* Re: [RFC] Selective scheduling pass
@ 2008-06-05 6:44 Steven Bosscher
2008-06-05 18:29 ` Andrey Belevantsev
0 siblings, 1 reply; 9+ messages in thread
From: Steven Bosscher @ 2008-06-05 6:44 UTC (permalink / raw)
To: Andrey Belevantsev, gcc-patches; +Cc: Jim Wilson, Vladimir Makarov
(xf. http://gcc.gnu.org/ml/gcc-patches/2008-06/msg00114.html)
Hi Andrey,
Thanks for this very nice work. I was wondering if you could say a
little more about the performance impact of the selective scheduler on
the generated code...
You posted SPEC scores and there are as many ups as there are downs in
there. Where do the regressions come from? The 3-5% on e.g. galgel
and vortex are quite substantial slowdowns, but do you know why they
happen?
Also, you post a new scheduler and a set of target tunings in one set
of patches. I would like to know what the performance impact is of
just the target changes alone. That is, what happens to e.g. SPEC
scores for ia64 with just the tweaks and tunings patch
(http://gcc.gnu.org/ml/gcc-patches/2008-06/msg00117.html)? I assume
those target changes alone (the ones not related to sel-sched) also
have a positive performance impact. Since you've globbed everything
into one patch set, it's impossible to tell how much of the
performance changes can be attributed to sel-sched, and how much is
just target tweaks...
Gr.
Steven
^ permalink raw reply [flat|nested] 9+ messages in thread
* Re: [RFC] Selective scheduling pass
2008-06-05 6:44 [RFC] Selective scheduling pass Steven Bosscher
@ 2008-06-05 18:29 ` Andrey Belevantsev
2008-06-05 23:38 ` Steven Bosscher
0 siblings, 1 reply; 9+ messages in thread
From: Andrey Belevantsev @ 2008-06-05 18:29 UTC (permalink / raw)
To: Steven Bosscher; +Cc: gcc-patches, Jim Wilson, Vladimir Makarov
Steven Bosscher wrote:
> (xf. http://gcc.gnu.org/ml/gcc-patches/2008-06/msg00114.html)
>
> Hi Andrey,
>
> Thanks for this very nice work. I was wondering if you could say a
> little more about the performance impact of the selective scheduler on
> the generated code...
Thank you Steven!
> You posted SPEC scores and there are as many ups as there are downs in
> there. Where do the regressions come from? The 3-5% on e.g. galgel
> and vortex are quite substantial slowdowns, but do you know why they
> happen?
We have tried to fix all regressions for which we have found a culprit.

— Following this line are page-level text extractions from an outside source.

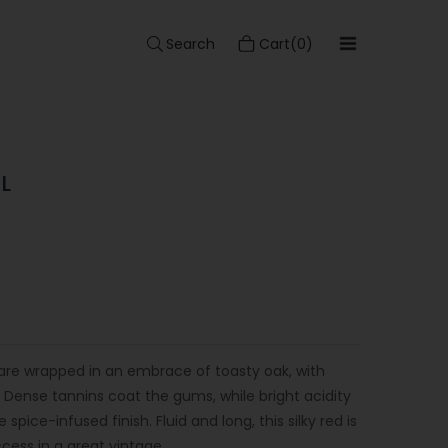
Search
Cart(0)
L
are wrapped in an embrace of toasty oak, with
s. Dense tannins coat the gums, while bright acidity
spice-infused finish. Fluid and long, this silky red is
ccess in a great vintage.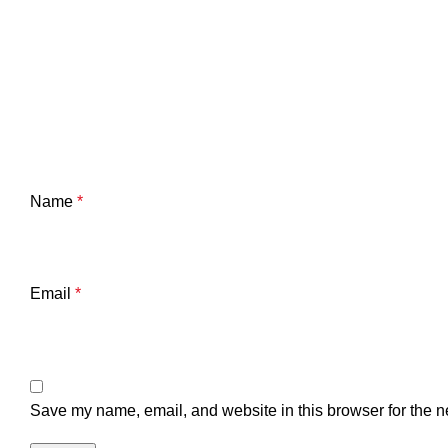
Name
*
Email
*
Save my name, email, and website in this browser for the n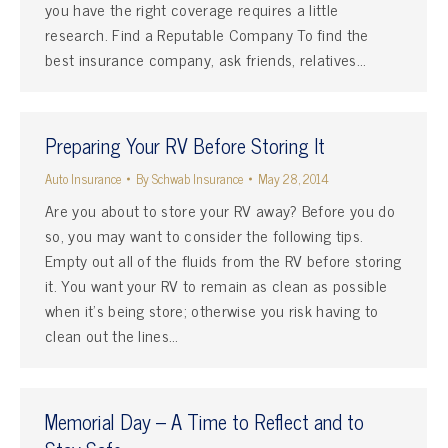
you have the right coverage requires a little
research. Find a Reputable Company To find the
best insurance company, ask friends, relatives…
Preparing Your RV Before Storing It
Auto Insurance
By
Schwab Insurance
May 28, 2014
Are you about to store your RV away? Before you do
so, you may want to consider the following tips.
Empty out all of the fluids from the RV before storing
it. You want your RV to remain as clean as possible
when it’s being store; otherwise you risk having to
clean out the lines…
Memorial Day – A Time to Reflect and to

Galgel slows down because of two things. First, we cannot use cselib
as the ebb scheduler does, because it works only on extended basic
blocks. We tried to support cselib for multiple fences, analogously to
what we did with target contexts, but we didn't manage to make it work
well. I think that we can turn cselib on at least for those regions
that are ebbs.
The second problem of galgel is that the heuristic that restricts
pipelining on small loops doesn't work well in this case. However, we
have turned it on because overall it provided a speedup. I would note
that on SPEC FP, to which went the most tuning, there are far more ups
then downs :)
> Also, you post a new scheduler and a set of target tunings in one set
> of patches. I would like to know what the performance impact is of
> just the target changes alone. That is, what happens to e.g. SPEC
> scores for ia64 with just the tweaks and tunings patch
> (http://gcc.gnu.org/ml/gcc-patches/2008-06/msg00117.html)? I assume
> those target changes alone (the ones not related to sel-sched) also
> have a positive performance impact. Since you've globbed everything
> into one patch set, it's impossible to tell how much of the
> performance changes can be attributed to sel-sched, and how much is
> just target tweaks...
AFAIR, the target tunings gave around 1% when we have tested it on -O2.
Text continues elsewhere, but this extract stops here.